NOBY likens PPA to the Privacy Sandbox feature that Google once pushed and
later abandoned in Chrome, saying it turns the browser itself into a tracking tool for websites. Rather than using cookies in the traditional sense, websites essentially ask Firefox to store information about a user's interactions with ads, and that information gets bundled with other users to be periodically sent to a website as an aggregate summary of results.
"PPA does not involve sending information about your browsing activities to anyone. This includes Mozilla and our DAP partner (ISRG). Advertisers only receive aggregate information that answers basic questions about the effectiveness of their advertising," Mozilla explains in a blog post.
NOYB does concede that this method "might be an improvement compared to even more invasive cooking tracking," but it takes umbrage with the latest version of Firefox enabling the feature without explicitly asking users for permission. The privacy watchdog calls it "particularly worrying" given Mozilla's generally positive reputation when it comes to these sort of things.
The watchdog also alleges that PPA runs afoul of the European Union's GDPR rules, saying that while it doesn't replace cookies, it is an alternative or additional way for websites to target advertising.

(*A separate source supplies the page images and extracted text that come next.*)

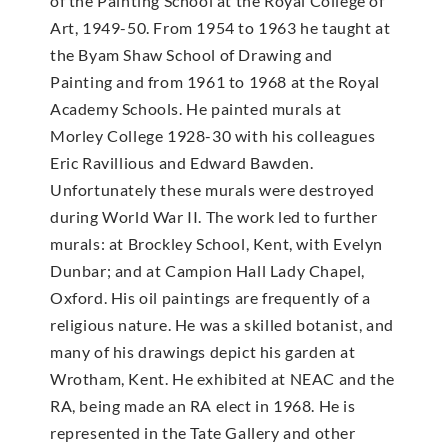
of the Painting School at the Royal College of
Art, 1949-50. From 1954 to 1963 he taught at
the Byam Shaw School of Drawing and
Painting and from 1961 to 1968 at the Royal
Academy Schools. He painted murals at
Morley College 1928-30 with his colleagues
Eric Ravillious and Edward Bawden.
Unfortunately these murals were destroyed
during World War II. The work led to further
murals: at Brockley School, Kent, with Evelyn
Dunbar; and at Campion Hall Lady Chapel,
Oxford. His oil paintings are frequently of a
religious nature. He was a skilled botanist, and
many of his drawings depict his garden at
Wrotham, Kent. He exhibited at NEAC and the
RA, being made an RA elect in 1968. He is
represented in the Tate Gallery and other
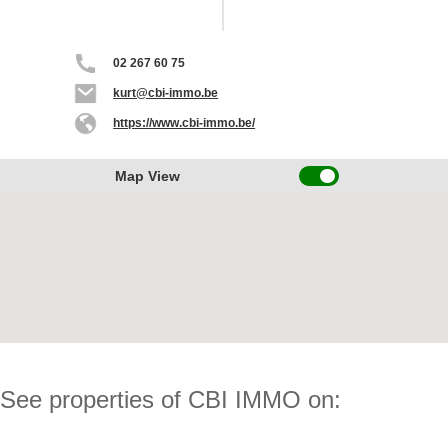
02 267 60 75
kurt@cbi-immo.be
https://www.cbi-immo.be/
Map View
See properties of CBI IMMO on:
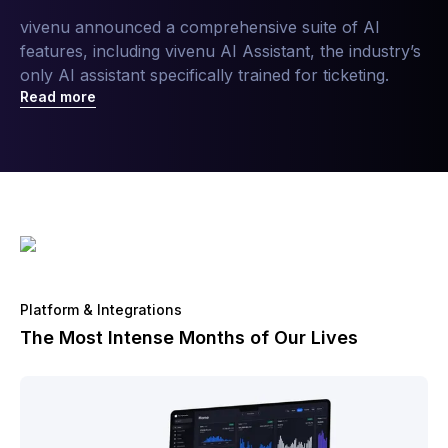
vivenu announced a comprehensive suite of AI
features, including vivenu AI Assistant, the industry’s
only AI assistant specifically trained for ticketing.
Read more
Platform & Integrations
The Most Intense Months of Our Lives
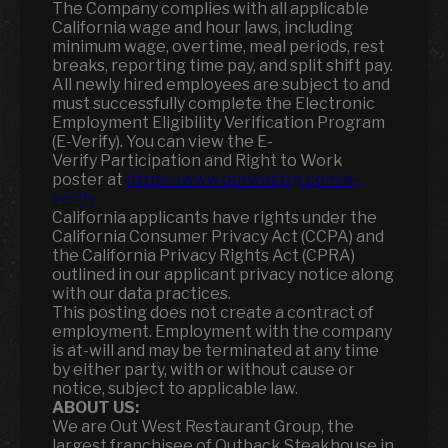
The Company complies with all applicable
California wage and hour laws, including
minimum wage, overtime, meal periods, rest
breaks, reporting time pay, and split shift pay.
All newly hired employees are subject to and
must successfully complete the Electronic
Employment Eligibility Verification Program
(E-Verify). You can view the E-
Verify Participation and Right to Work
poster at
https://www.outwestrg.com/e-
verify
California applicants have rights under the
California Consumer Privacy Act (CCPA) and
the California Privacy Rights Act (CPRA)
outlined in our applicant privacy notice along
with our data practices.
This posting does not create a contract of
employment. Employment with the company
is at-will and may be terminated at any time
by either party, with or without cause or
notice, subject to applicable law.
ABOUT US:
We are Out West Restaurant Group, the
largest franchisee of Outback Steakhouse in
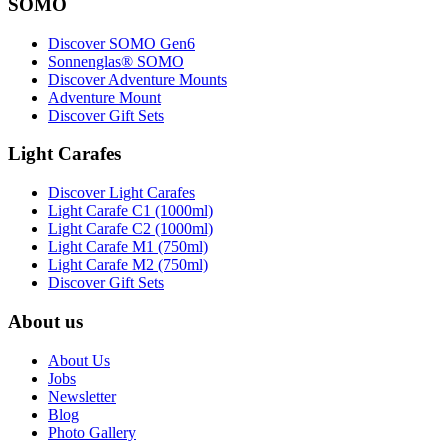
SOMO
Discover SOMO Gen6
Sonnenglas® SOMO
Discover Adventure Mounts
Adventure Mount
Discover Gift Sets
Light Carafes
Discover Light Carafes
Light Carafe C1 (1000ml)
Light Carafe C2 (1000ml)
Light Carafe M1 (750ml)
Light Carafe M2 (750ml)
Discover Gift Sets
About us
About Us
Jobs
Newsletter
Blog
Photo Gallery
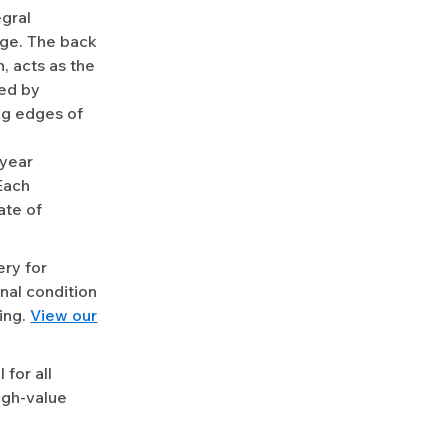
egral
dge. The back
, acts as the
ted by
ng edges of
-year
Each
ate of
ery for
nal condition
ing.
View our
for all
igh-value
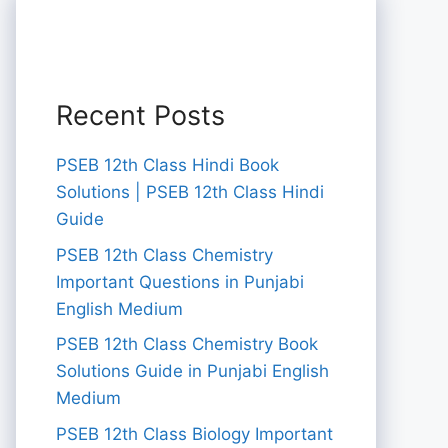
Recent Posts
PSEB 12th Class Hindi Book
Solutions | PSEB 12th Class Hindi
Guide
PSEB 12th Class Chemistry
Important Questions in Punjabi
English Medium
PSEB 12th Class Chemistry Book
Solutions Guide in Punjabi English
Medium
PSEB 12th Class Biology Important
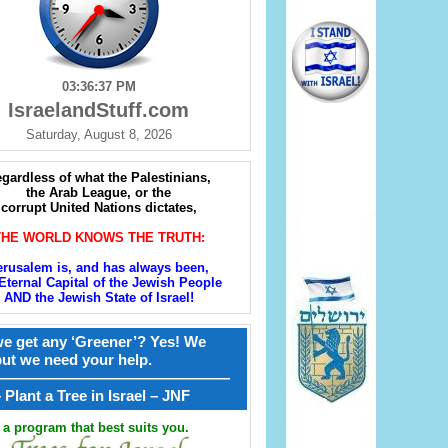
03:36:38 PM
IsraelandStuff.com
Saturday, August 8, 2026
gardless of what the Palestinians,
the Arab League, or the
corrupt United Nations dictates,
THE WORLD KNOWS THE TRUTH:
erusalem is, and has always been,
Eternal Capital of the Jewish People
AND the Jewish State of Israel!
e get any ‘Greener’? Yes! We
but we need your help.
————————————————
קל – Plant a Tree in Israel – JNF
a program that best suits you.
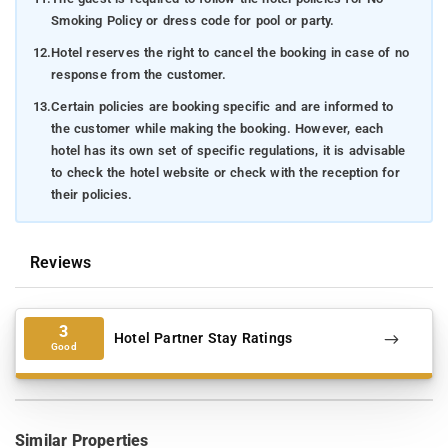
Smoking Policy or dress code for pool or party.
12.
Hotel reserves the right to cancel the booking in case of no
response from the customer.
13.
Certain policies are booking specific and are informed to
the customer while making the booking. However, each
hotel has its own set of specific regulations, it is advisable
to check the hotel website or check with the reception for
their policies.
Reviews
3
Hotel Partner Stay Ratings
Good
Similar Properties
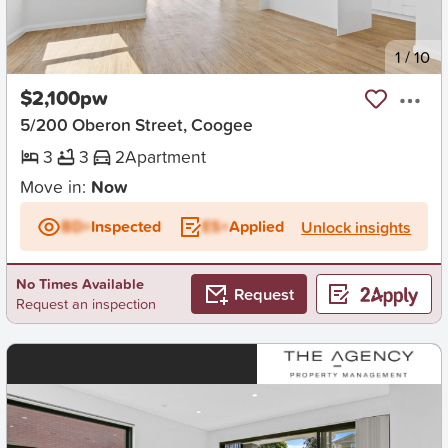
New
1
/
10
$2,100pw
5/200 Oberon Street, Coogee
3
3
2
Apartment
Move in:
Now
BD+
Inspected
ES+
Applied
Unlock insights
No Times Available
Request
Request an inspection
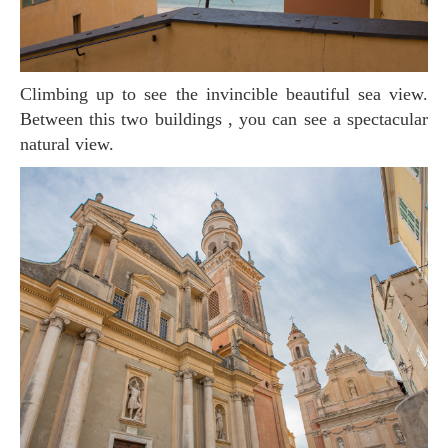
Climbing up to see the invincible beautiful sea view.
Between this two buildings , you can see a spectacular
natural view.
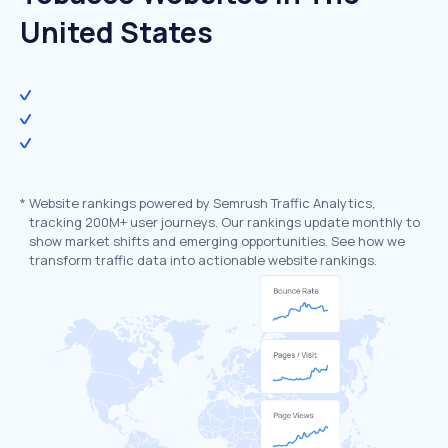
United States
*
Website rankings powered by Semrush Traffic Analytics,
tracking 200M+ user journeys. Our rankings update monthly to
show market shifts and emerging opportunities. See how we
transform traffic data into actionable website rankings.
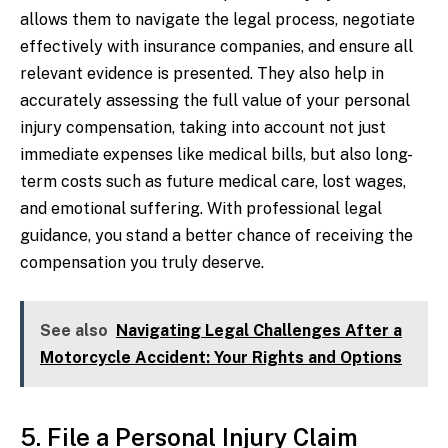
allows them to navigate the legal process, negotiate
effectively with insurance companies, and ensure all
relevant evidence is presented. They also help in
accurately assessing the full value of your personal
injury compensation, taking into account not just
immediate expenses like medical bills, but also long-
term costs such as future medical care, lost wages,
and emotional suffering. With professional legal
guidance, you stand a better chance of receiving the
compensation you truly deserve.
See also
Navigating Legal Challenges After a
Motorcycle Accident: Your Rights and Options
5. File a Personal Injury Claim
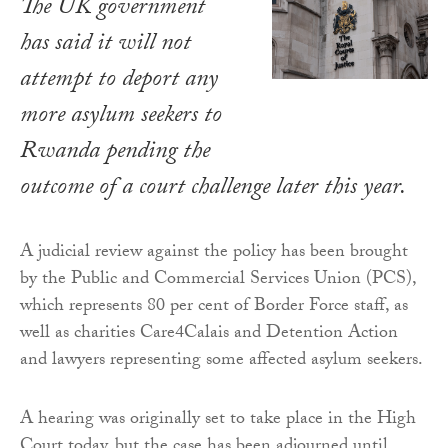
The UK government
has said it will not
attempt to deport any
more asylum seekers to
Rwanda pending the
outcome of a court challenge later this year.
A judicial review against the policy has been brought
by the Public and Commercial Services Union (PCS),
which represents 80 per cent of Border Force staff, as
well as charities Care4Calais and Detention Action
and lawyers representing some affected asylum seekers.
A hearing was originally set to take place in the High
Court today, but the case has been adjourned until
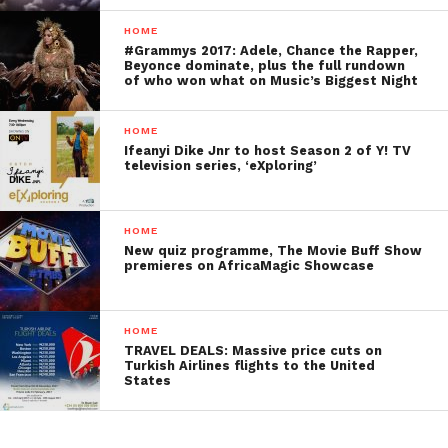
HOME
#Grammys 2017: Adele, Chance the Rapper,
Beyonce dominate, plus the full rundown
of who won what on Music’s Biggest Night
HOME
Ifeanyi Dike Jnr to host Season 2 of Y! TV
television series, ‘eXploring’
HOME
New quiz programme, The Movie Buff Show
premieres on AfricaMagic Showcase
HOME
TRAVEL DEALS: Massive price cuts on
Turkish Airlines flights to the United
States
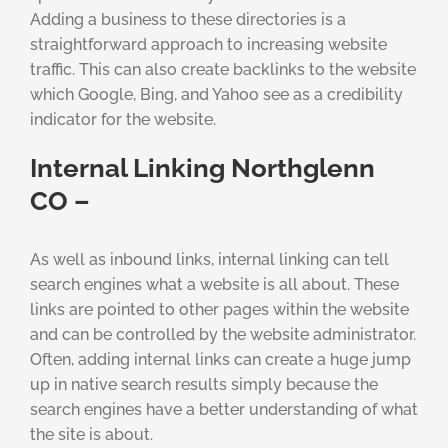
Adding a business to these directories is a
straightforward approach to increasing website
traffic. This can also create backlinks to the website
which Google, Bing, and Yahoo see as a credibility
indicator for the website.
Internal Linking Northglenn
CO –
As well as inbound links, internal linking can tell
search engines what a website is all about. These
links are pointed to other pages within the website
and can be controlled by the website administrator.
Often, adding internal links can create a huge jump
up in native search results simply because the
search engines have a better understanding of what
the site is about.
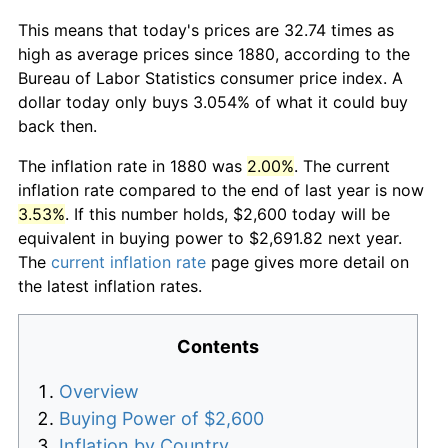
This means that today's prices are 32.74 times as
high as average prices since 1880, according to the
Bureau of Labor Statistics consumer price index. A
dollar today only buys 3.054% of what it could buy
back then.
The inflation rate in 1880 was
2.00%
. The current
inflation rate compared to the end of last year is now
3.53%
. If this number holds, $2,600 today will be
equivalent in buying power to $2,691.82 next year.
The
current inflation rate
page gives more detail on
the latest inflation rates.
Contents
Overview
Buying Power of $2,600
Inflation by Country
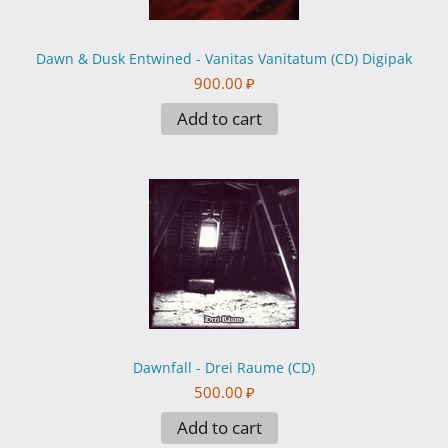
Dawn & Dusk Entwined - Vanitas Vanitatum (CD) Digipak
900.00
₽
Add to cart
Dawnfall - Drei Raume (CD)
500.00
₽
Add to cart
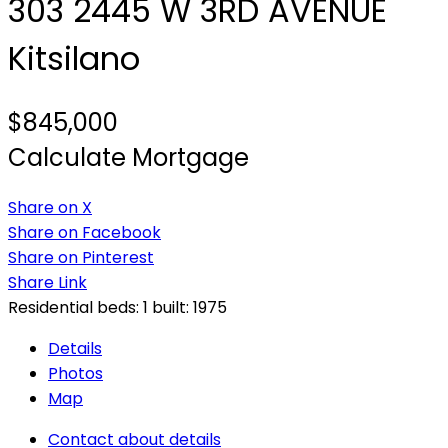
303 2445 W 3RD AVENUE
Kitsilano
$845,000
Calculate Mortgage
Share on X
Share on Facebook
Share on Pinterest
Share Link
Residential
beds:
1
built:
1975
Details
Photos
Map
Contact about details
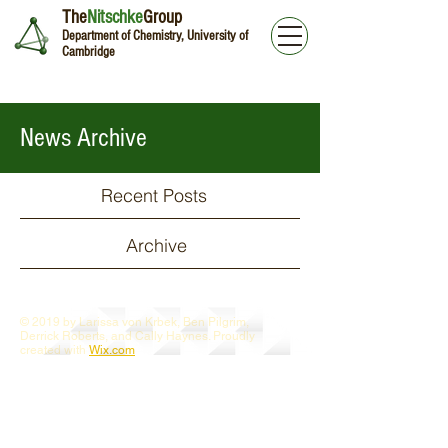
The
Nitschke
Group
Department of Chemistry, University of
Cambridge
News Archive
Recent Posts
Archive
© 2019 by Larissa von Krbek, Ben Pilgrim,
Derrick Roberts, and Cally Haynes. Proudly
created with
Wix.com
Webmaster Login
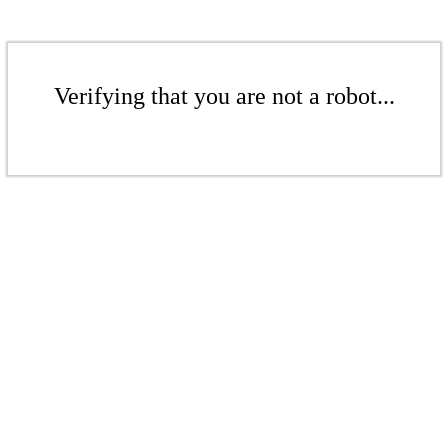
Verifying that you are not a robot...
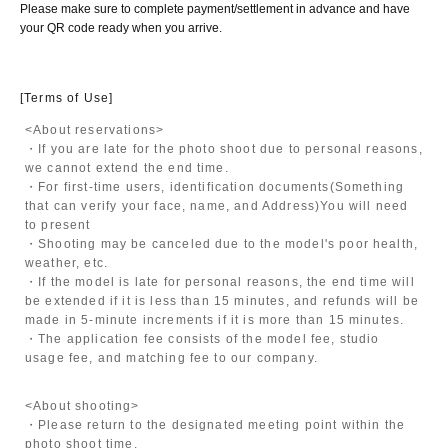
Please make sure to complete payment/settlement in advance and have
your QR code ready when you arrive.
[Terms of Use]
<About reservations>
・If you are late for the photo shoot due to personal reasons,
we cannot extend the end time.
・For first-time users, identification documents
(Something
that can verify your face, name, and Address)
You will need
to present
・Shooting may be canceled due to the model's poor health,
weather, etc.
・If the model is late for personal reasons, the end time will
be extended if it is less than 15 minutes, and refunds will be
made in 5-minute increments if it is more than 15 minutes.
・The application fee consists of the model fee, studio
usage fee, and matching fee to our company.
<About shooting>
・Please return to the designated meeting point within the
photo shoot time.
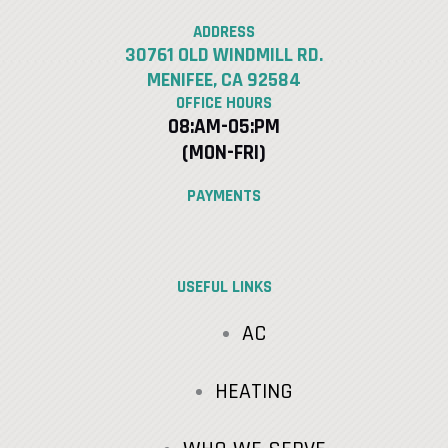
ADDRESS
30761 OLD WINDMILL RD.
MENIFEE, CA 92584
OFFICE HOURS
08:AM-05:PM
(MON-FRI)
PAYMENTS
USEFUL LINKS
AC
HEATING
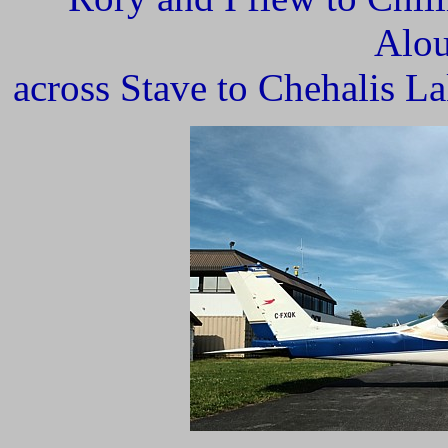
Alou
across Stave to Chehalis La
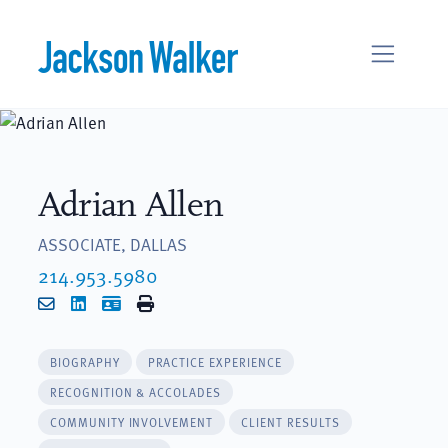
Skip to content
Adrian Allen
ASSOCIATE, DALLAS
214.953.5980
Email
LinkedIn
vCard
Print
BIOGRAPHY
PRACTICE EXPERIENCE
RECOGNITION & ACCOLADES
COMMUNITY INVOLVEMENT
CLIENT RESULTS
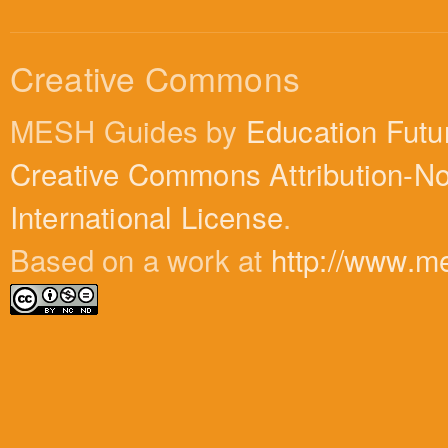
Creative Commons
MESH Guides by
Education Futu
Creative Commons Attribution-N
International License
.
Based on a work at
http://www.m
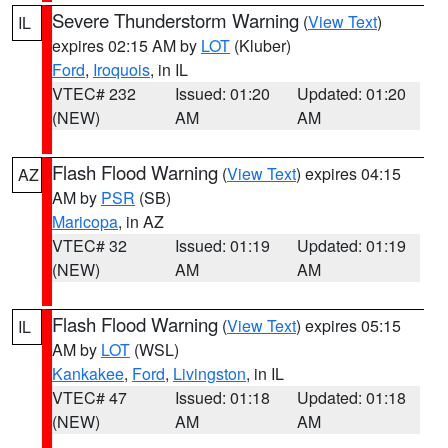
Severe Thunderstorm Warning
(
View Text
)
IL
expires 02:15 AM by
LOT
(Kluber)
Ford
,
Iroquois
, in IL
VTEC# 232
Issued: 01:20
Updated: 01:20
(NEW)
AM
AM
Flash Flood Warning
(
View Text
) expires 04:15
AZ
AM by
PSR
(SB)
Maricopa
, in AZ
VTEC# 32
Issued: 01:19
Updated: 01:19
(NEW)
AM
AM
Flash Flood Warning
(
View Text
) expires 05:15
IL
AM by
LOT
(WSL)
Kankakee
,
Ford
,
Livingston
, in IL
VTEC# 47
Issued: 01:18
Updated: 01:18
(NEW)
AM
AM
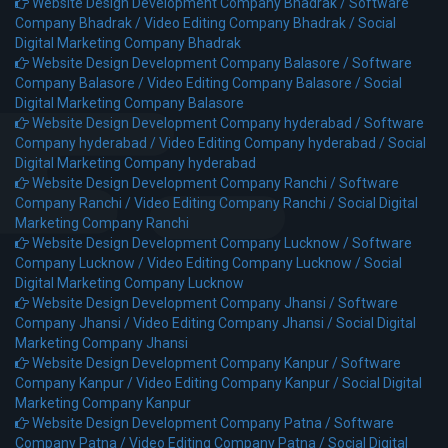
Website Design Development Company Bhadrak /
Software
Company Bhadrak /
Video Editing Company Bhadrak /
Social
Digital Marketing Company Bhadrak
Website Design Development Company Balasore /
Software
Company Balasore /
Video Editing Company Balasore /
Social
Digital Marketing Company Balasore
Website Design Development Company hyderabad /
Software
Company hyderabad /
Video Editing Company hyderabad /
Social
Digital Marketing Company hyderabad
Website Design Development Company Ranchi /
Software
Company Ranchi /
Video Editing Company Ranchi /
Social Digital
Marketing Company Ranchi
Website Design Development Company Lucknow /
Software
Company Lucknow /
Video Editing Company Lucknow /
Social
Digital Marketing Company Lucknow
Website Design Development Company Jhansi /
Software
Company Jhansi /
Video Editing Company Jhansi /
Social Digital
Marketing Company Jhansi
Website Design Development Company Kanpur /
Software
Company Kanpur /
Video Editing Company Kanpur /
Social Digital
Marketing Company Kanpur
Website Design Development Company Patna /
Software
Company Patna /
Video Editing Company Patna /
Social Digital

"Mozilla has just bought into the narrative that the advertising industry has a right to track users by turning Firefox into an ad measurement tool. While Mozilla may have had good intentions, it is very unlikely that 'privacy preserving attribution' will replace cookies and other tracking tools. It is just a new, additional means of tracking users," said Felix Mikolasch, data protection lawyer at NOYB.
Mikolasch went
further with the criticism levied at the Firefox developer, saying, "It's a shame that an organization like Mozilla believes users are too dumb to say yes or no. Users should be able to make a choice and the feature should have been turned off by default."
It should be noted that
PPA is a limited test at the moment, with a "small number of sites" participating. Nevertheless, NOYB is urging the DSB to investigate and to force Mozilla to make it it an opt-in system.